Kirit Sælensminde wrote:
shunsuke wrote:
Kirit Sælensminde wrote:
And finally, does the curry function itself need to be a macro? When you need static-initialization. BOOST_EGG_CURRY2(..) is, in fact, a knotty braced initializer, which guarantees static-initialization.
Of course, Egg supports also:
typedef boost::result_of<T_curry2(int(*)(int,int))>::type T_curried_plus; T_curried_plus curried_plus = curry2(&::plus);
No macros. But there is a function-call, which incurs dynamic-initialization. You might notice that "static form" using macro and "dynamic form" using function is nicely symmetric.
So the macro removed the first function call and actually writes a function which is the curried version rather than perform the currying at runtime?
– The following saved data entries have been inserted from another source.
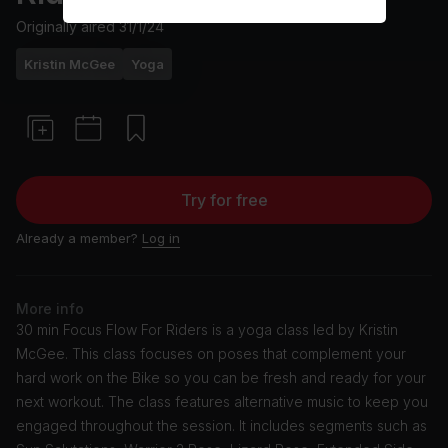
Originally aired
31/1/24
Kristin McGee
Yoga
Try for free
Already a member?
Log in
More info
30 min Focus Flow For Riders is a yoga class led by Kristin
McGee. This class focuses on poses that complement your
hard work on the Bike so you can be fresh and ready for your
next workout. The class features alternative music to keep you
engaged throughout the session. It includes segments such as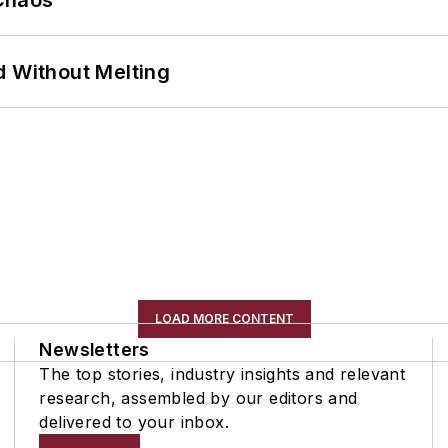
Chaos
d Without Melting
LOAD MORE CONTENT
Newsletters
The top stories, industry insights and relevant
research, assembled by our editors and
delivered to your inbox.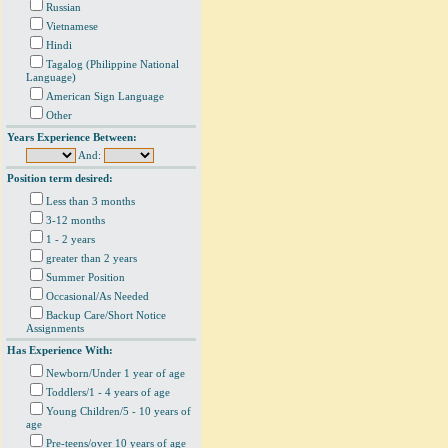
Russian
Vietnamese
Hindi
Tagalog (Philippine National
Language)
American Sign Language
Other
Years Experience Between:
And:
Position term desired:
Less than 3 months
3-12 months
1 - 2 years
greater than 2 years
Summer Position
Occasional/As Needed
Backup Care/Short Notice
Assignments
Has Experience With:
Newborn/Under 1 year of age
Toddlers/1 - 4 years of age
Young Children/5 - 10 years of
age
Pre-teens/over 10 years of age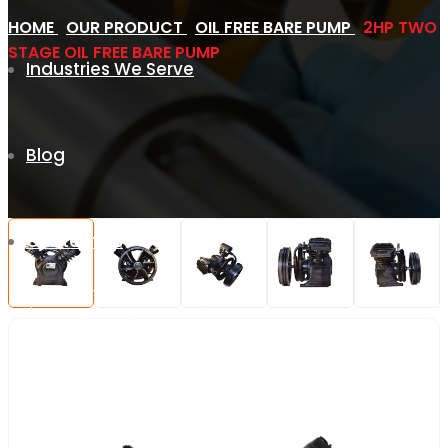
HOME
OUR PRODUCT
OIL FREE BARE PUMP
2HP TWO
STAGE OIL FREE BARE PUMP
Industries We Serve
Blog
Contact Us
REQUEST QUOTE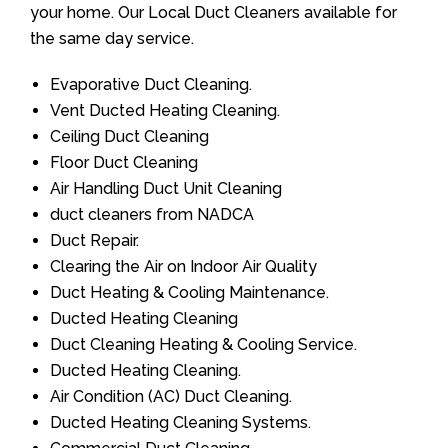
your home. Our Local Duct Cleaners available for
the same day service.
Evaporative Duct Cleaning.
Vent Ducted Heating Cleaning.
Ceiling Duct Cleaning
Floor Duct Cleaning
Air Handling Duct Unit Cleaning
duct cleaners from NADCA
Duct Repair.
Clearing the Air on Indoor Air Quality
Duct Heating & Cooling Maintenance.
Ducted Heating Cleaning
Duct Cleaning Heating & Cooling Service.
Ducted Heating Cleaning.
Air Condition (AC) Duct Cleaning.
Ducted Heating Cleaning Systems.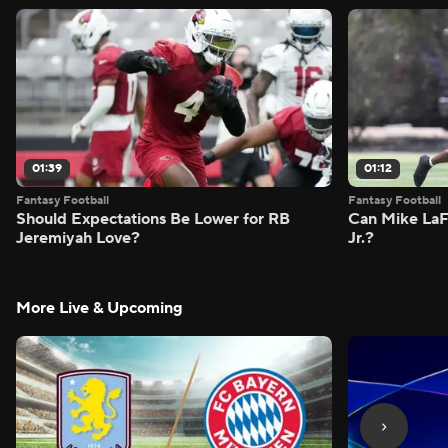
01:39
01:12
Fantasy Football
Fantasy Football
Should Expectations Be Lower for RB
Can Mike LaF
Jeremiyah Love?
Jr.?
More Live & Upcoming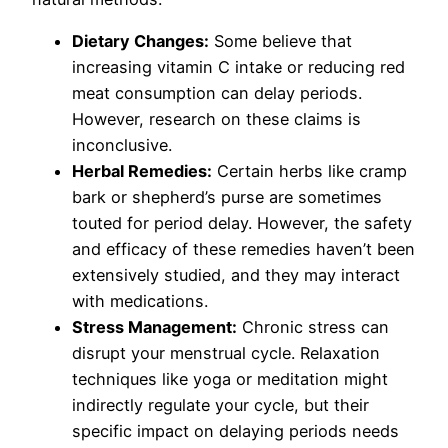
Dietary Changes:
Some believe that
increasing vitamin C intake or reducing red
meat consumption can delay periods.
However, research on these claims is
inconclusive.
Herbal Remedies:
Certain herbs like cramp
bark or shepherd’s purse are sometimes
touted for period delay. However, the safety
and efficacy of these remedies haven’t been
extensively studied, and they may interact
with medications.
Stress Management:
Chronic stress can
disrupt your menstrual cycle. Relaxation
techniques like yoga or meditation might
indirectly regulate your cycle, but their
specific impact on delaying periods needs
Now that *is* cool and seems to be a good enough reason to have a macro (to me at least)! :)
Here is my implementation of curry2. I'd always assumed that a complete implementation would overload on the relevant "callable" types: As mentioned above, non-numbered form `curry` might support the famous "callables". It seems difficult to define "what is famous", though.
There is another Boost library out in 1.35, Boost.FunctionTypes, which might be able to help as it has decomposition functions that work with a wider range of callable function than for example Boost.Function does. Maybe that can be leveraged against? I've not had a chance to delve into it myself yet though, but Tobias Schwinger seemed to think it would handle the higher order requirements I was playing with last time I raised it on the list.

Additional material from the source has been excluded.